* [Work item]: Find and copy each line of the data that includes "PROTECTION".

Saved entries:
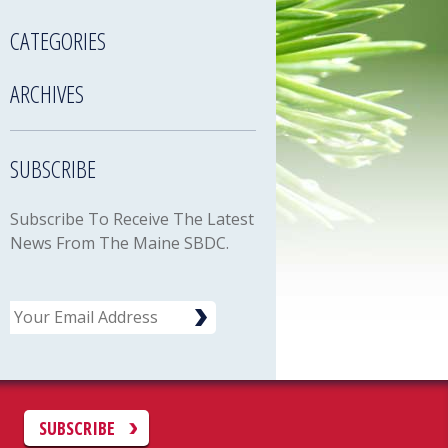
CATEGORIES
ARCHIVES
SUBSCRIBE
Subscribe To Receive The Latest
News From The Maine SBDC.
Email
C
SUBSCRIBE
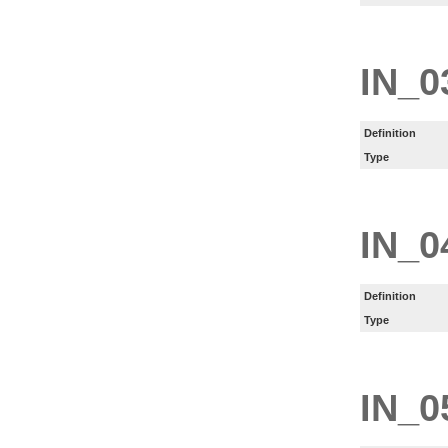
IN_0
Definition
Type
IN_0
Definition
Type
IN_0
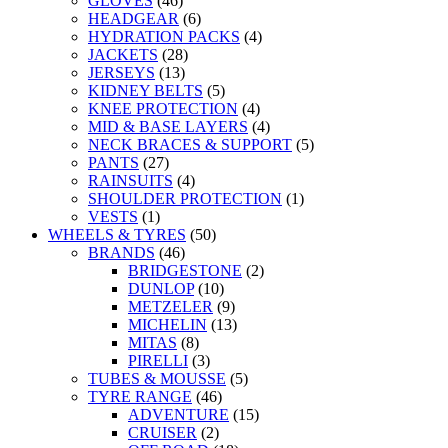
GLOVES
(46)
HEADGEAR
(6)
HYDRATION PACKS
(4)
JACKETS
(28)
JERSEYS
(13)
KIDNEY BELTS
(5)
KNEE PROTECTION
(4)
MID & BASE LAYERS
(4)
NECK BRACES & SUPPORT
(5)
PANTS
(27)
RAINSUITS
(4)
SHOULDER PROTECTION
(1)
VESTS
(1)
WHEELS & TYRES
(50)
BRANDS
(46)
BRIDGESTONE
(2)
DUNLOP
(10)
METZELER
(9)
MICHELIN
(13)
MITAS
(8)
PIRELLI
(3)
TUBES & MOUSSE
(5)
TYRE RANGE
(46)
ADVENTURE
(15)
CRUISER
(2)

---

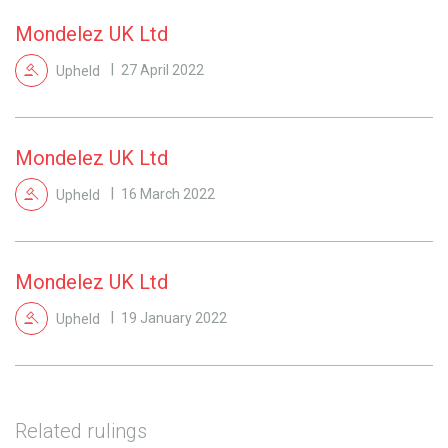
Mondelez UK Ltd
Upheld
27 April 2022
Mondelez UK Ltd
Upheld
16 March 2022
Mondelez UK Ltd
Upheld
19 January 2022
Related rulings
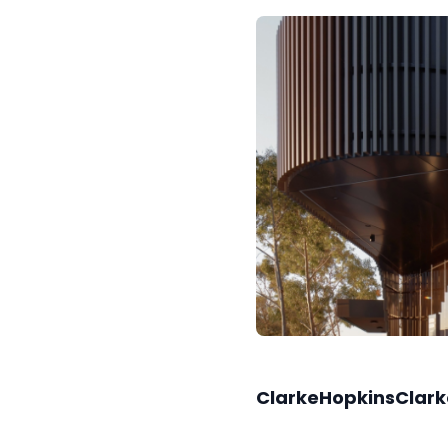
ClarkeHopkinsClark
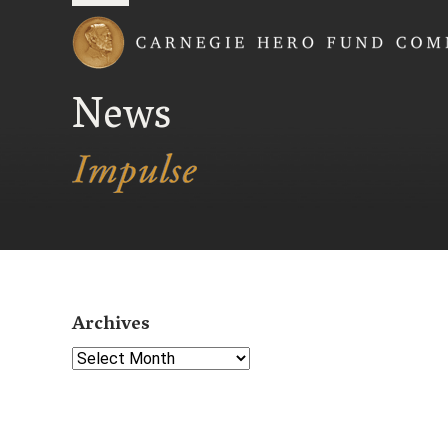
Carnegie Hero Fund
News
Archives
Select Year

* [Response to the exercise]:
KNEE PROTECTION
SHOULDER PROTECTION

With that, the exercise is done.